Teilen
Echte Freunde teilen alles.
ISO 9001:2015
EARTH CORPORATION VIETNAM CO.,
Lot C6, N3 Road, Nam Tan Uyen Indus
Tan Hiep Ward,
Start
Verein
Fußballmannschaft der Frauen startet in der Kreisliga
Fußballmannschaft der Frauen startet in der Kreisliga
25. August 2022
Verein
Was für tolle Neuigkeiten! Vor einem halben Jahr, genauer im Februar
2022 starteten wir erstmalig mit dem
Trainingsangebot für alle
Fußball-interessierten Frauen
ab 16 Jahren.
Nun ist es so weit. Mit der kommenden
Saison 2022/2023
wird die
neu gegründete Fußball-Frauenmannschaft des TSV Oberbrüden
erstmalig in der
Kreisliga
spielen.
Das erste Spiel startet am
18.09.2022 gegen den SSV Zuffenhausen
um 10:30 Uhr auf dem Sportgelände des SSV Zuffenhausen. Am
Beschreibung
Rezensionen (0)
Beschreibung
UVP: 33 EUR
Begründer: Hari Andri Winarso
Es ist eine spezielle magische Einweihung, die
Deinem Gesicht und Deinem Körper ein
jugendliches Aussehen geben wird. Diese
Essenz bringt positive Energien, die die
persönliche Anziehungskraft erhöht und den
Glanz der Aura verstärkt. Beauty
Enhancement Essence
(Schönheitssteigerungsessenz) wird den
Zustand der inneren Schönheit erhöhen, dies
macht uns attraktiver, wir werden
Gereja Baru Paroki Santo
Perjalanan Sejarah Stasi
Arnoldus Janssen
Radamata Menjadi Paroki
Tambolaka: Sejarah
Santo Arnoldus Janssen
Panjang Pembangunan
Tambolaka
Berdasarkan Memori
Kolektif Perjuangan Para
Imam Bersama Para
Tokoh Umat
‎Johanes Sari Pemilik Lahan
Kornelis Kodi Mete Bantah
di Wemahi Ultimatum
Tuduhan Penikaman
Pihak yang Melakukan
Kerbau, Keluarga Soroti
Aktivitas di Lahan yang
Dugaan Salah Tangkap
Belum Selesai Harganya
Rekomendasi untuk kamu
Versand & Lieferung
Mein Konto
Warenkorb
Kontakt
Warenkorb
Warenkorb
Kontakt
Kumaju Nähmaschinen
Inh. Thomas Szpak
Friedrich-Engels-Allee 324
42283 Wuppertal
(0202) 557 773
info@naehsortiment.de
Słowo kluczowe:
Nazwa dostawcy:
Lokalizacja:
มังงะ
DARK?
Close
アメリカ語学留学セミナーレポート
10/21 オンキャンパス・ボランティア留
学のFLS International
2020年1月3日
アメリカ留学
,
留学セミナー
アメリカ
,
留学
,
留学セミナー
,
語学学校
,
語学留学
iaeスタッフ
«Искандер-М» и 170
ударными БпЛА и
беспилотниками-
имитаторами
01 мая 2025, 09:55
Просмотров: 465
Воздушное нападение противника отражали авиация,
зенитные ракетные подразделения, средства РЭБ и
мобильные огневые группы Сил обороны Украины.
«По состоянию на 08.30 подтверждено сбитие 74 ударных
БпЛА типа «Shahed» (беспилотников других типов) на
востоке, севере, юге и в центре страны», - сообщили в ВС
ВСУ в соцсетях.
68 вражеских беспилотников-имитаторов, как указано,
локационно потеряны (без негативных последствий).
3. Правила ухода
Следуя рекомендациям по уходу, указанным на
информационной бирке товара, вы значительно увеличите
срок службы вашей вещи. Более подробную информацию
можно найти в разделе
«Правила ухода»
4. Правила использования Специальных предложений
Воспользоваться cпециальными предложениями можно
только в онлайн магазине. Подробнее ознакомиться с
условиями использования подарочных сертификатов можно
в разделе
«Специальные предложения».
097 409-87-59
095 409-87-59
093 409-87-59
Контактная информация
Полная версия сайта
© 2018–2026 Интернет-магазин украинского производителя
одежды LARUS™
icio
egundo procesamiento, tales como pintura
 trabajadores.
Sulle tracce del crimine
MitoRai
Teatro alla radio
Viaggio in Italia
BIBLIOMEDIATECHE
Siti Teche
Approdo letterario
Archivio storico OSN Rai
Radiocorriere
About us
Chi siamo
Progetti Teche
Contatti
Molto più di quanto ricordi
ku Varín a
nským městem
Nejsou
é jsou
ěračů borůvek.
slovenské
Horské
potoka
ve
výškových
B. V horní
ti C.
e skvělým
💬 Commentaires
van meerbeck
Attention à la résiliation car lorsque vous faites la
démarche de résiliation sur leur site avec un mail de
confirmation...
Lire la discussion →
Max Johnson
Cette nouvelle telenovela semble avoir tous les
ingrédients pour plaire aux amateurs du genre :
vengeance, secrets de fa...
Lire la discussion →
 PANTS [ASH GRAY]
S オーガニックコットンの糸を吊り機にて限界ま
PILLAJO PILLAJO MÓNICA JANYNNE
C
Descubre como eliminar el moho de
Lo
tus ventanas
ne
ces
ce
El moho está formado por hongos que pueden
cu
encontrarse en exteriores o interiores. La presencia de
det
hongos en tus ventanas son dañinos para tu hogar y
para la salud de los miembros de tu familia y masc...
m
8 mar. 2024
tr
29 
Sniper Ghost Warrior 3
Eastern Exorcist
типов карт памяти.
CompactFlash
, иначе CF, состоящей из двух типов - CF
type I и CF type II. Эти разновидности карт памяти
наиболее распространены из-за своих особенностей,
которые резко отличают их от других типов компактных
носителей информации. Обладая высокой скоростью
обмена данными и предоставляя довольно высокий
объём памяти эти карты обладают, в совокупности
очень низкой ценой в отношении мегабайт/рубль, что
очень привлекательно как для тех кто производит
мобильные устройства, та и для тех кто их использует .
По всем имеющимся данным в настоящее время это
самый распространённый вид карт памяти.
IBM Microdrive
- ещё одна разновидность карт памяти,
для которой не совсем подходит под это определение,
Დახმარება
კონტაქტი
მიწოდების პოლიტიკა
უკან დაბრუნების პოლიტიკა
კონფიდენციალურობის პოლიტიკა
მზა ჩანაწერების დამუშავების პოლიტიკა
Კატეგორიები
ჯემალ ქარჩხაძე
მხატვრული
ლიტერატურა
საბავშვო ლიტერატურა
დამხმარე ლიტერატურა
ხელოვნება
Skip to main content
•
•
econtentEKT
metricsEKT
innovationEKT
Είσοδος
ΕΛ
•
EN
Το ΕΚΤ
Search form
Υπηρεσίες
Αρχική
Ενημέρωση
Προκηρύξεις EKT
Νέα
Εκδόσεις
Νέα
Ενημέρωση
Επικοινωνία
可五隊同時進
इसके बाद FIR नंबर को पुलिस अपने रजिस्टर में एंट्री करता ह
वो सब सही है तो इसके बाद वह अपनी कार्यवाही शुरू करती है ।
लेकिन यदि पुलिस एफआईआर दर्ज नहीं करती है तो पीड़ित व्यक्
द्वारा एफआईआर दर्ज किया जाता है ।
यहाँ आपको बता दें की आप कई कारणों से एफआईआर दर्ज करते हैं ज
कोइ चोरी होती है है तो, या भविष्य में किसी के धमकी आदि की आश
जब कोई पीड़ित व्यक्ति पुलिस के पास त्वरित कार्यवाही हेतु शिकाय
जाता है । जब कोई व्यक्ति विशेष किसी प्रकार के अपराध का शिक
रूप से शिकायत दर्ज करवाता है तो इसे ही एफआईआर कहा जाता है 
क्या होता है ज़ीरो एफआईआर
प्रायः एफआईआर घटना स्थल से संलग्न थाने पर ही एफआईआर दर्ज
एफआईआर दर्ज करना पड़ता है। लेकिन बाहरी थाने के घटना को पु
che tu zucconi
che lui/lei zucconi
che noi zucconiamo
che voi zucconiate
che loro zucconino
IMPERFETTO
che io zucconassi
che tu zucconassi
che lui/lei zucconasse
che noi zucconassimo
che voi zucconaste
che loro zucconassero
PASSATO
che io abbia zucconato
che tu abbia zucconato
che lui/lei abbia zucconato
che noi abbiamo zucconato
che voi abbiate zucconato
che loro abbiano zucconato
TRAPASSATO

# What you are asked to do
Would you quote everything above from the line containing "Santo Arnoldus Janssen" down to the line containing "имитаторами"? Include both of those lines and nothing else.

# Result of this task
Santo Arnoldus Janssen
Panjang Pembangunan
Tambolaka
Berdasarkan Memori
Kolektif Perjuangan Para
Imam Bersama Para
Tokoh Umat
‎Johanes Sari Pemilik Lahan
Kornelis Kodi Mete Bantah
di Wemahi Ultimatum
Tuduhan Penikaman
Pihak yang Melakukan
Kerbau, Keluarga Soroti
Aktivitas di Lahan yang
Dugaan Salah Tangkap
Belum Selesai Harganya
Rekomendasi untuk kamu
Versand & Lieferung
Mein Konto
Warenkorb
Kontakt
Warenkorb
Warenkorb
Kontakt
Kumaju Nähmaschinen
Inh. Thomas Szpak
Friedrich-Engels-Allee 324
42283 Wuppertal
(0202) 557 773
info@naehsortiment.de
Słowo kluczowe:
Nazwa dostawcy:
Lokalizacja:
มังงะ
DARK?
Close
アメリカ語学留学セミナーレポート
10/21 オンキャンパス・ボランティア留
学のFLS International
2020年1月3日
アメリカ留学
,
留学セミナー
アメリカ
,
留学
,
留学セミナー
,
語学学校
,
語学留学
iaeスタッフ
«Искандер-М» и 170
ударными БпЛА и
беспилотниками-
имитаторами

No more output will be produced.